(BANGKOK) — The two top parties began angling for the upper hand in forming a new government in Thailand on Monday after partial results showed no group won a majority of seats in the country’s first national election since a 2014 military coup.
One outcome: many accusations of cheating in Sunday’s vote, in efforts to discredit the other side’s claim to leadership and perhaps get some winners disqualified.
The allegations highlight continuing deep divisions in Thailand, which has been wracked by political instability for nearly two decades.
The junta-appointed Election Commission announced the results of 350 constituency races but said full vote counts, which are needed to allocate 150 other seats in the House of Representatives, won’t be available until Friday after apparent counting problems.

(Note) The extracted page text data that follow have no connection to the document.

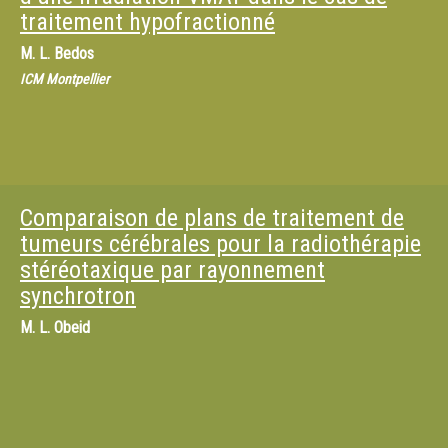
traitement hypofractionné
M.
L. Bedos
ICM Montpellier
Comparaison de plans de traitement de
tumeurs cérébrales pour la radiothérapie
stéréotaxique par rayonnement
synchrotron
M.
L. Obeid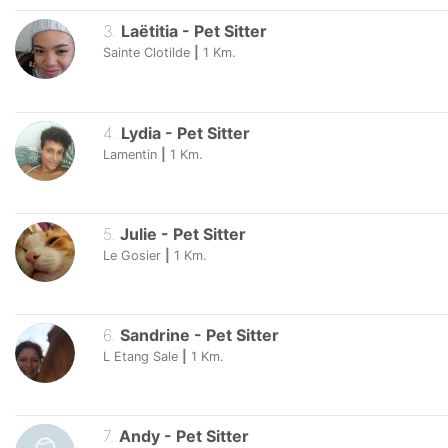
3
.
Laëtitia
-
Pet Sitter
Sainte Clotilde
|
1
Km.
4
.
Lydia
-
Pet Sitter
Lamentin
|
1
Km.
5
.
Julie
-
Pet Sitter
Le Gosier
|
1
Km.
6
.
Sandrine
-
Pet Sitter
L Etang Sale
|
1
Km.
7
.
Andy
-
Pet Sitter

The partial results showed the military-backed Palang Pracharath party won the most popular votes nationwide. But under a complicated new electoral system put in place by the junta, the anti-military Pheu Thai party is likely to win the highest number of seats in the House.
Each party insists its advantage gives it the right to try to form a government, though neither holds a majority in terms of votes or seats. And because an unelected 250-member Senate appointed by the junta will also vote for prime minister, a party must win a combined 376 votes to assure victory.
That vote will likely take place sometime in May and give Palang Pracharath’s candidate, current junta Prime Minister Prayuth Chan-ocha, a considerable advantage.
The election is the latest chapter in a nearly two-decade struggle pitching conservative forces including the military, courts and ultra-royalists against the political machine of former Prime Minister Thaksin Shinawatra, a tycoon who upended tradition-bound Thai politics with a populist political revolution and is now despised by the military.
Thaksin now lives in exile abroad to avoid a prison term, but parties allied with him have won every election since 2001 despite repeated efforts by the military and courts to block his influence. His sister, Yingluck Shinawatra, who led the Pheu Thai government that was ousted in 2014, also fled the country after what supporters said was a politically motivated prosecution.
While behind-the-scenes recruitment of smaller parties is the main way for Palang Pracharath or Pheu Thai to try to gain enough support to form a government, the public battle is being fought with cries of foul on social media, mostly from Pheu Thai partisans.
Although formal ties between Thaksin and Pheu Thai are now legally banned, he amplified the accusations of foul play in an op-ed in The New York Times on Monday.
His complaints included inconsistent and delayed results from the Election Commission, ballot numbers exceeding voters in some areas, turnouts twice the number of registered voters, and a suspiciously large number of voided ballots.
Thailand’s main poll-watching organizations have not yet publicly addressed most of the allegations.
The watchdog group P-Net charged that the junta-appointed Election Commission was inefficient, and that it had found vote buying ahead of the voting.
But there is concern about the other allegations.
Allen Hicken, professor of political science at the University of Michigan, noted that while Thaksin’s words read as “sour grapes,” the allegations have been circulating widely.
He said he considered the three most troubling issues to be the delayed result announcements, turnouts exceeding 100 percent and a large number of invalid ballots.
Hicken said he would withhold judgment pending explanations by the Election Commission, “but all three are consistent with electoral chicanery in other contexts.”
The commission’s secretary-general, Charoongwit Poomma, defended its handling of Sunday’s vote and said delays in announcing full results reflect its duty to ensure the election is free and fair. He said he had not received reports of issues such as excessive voting numbers or disappearing votes.
The cheating charges come on top of the judgment by many human rights and pro-democracy groups that the rules set by the junta made a fair election impossible.
Palang Pracharath chief Uttama Savanayana said it will contact like-minded parties to form a new government.
The leader of Pheu Thai, Sudarat Keyuraphan, also said it would try to form a government because it won the most constituency races.
“The party with the most seats is the one that has received the confidence from the people to set up the government,” Sudarat said.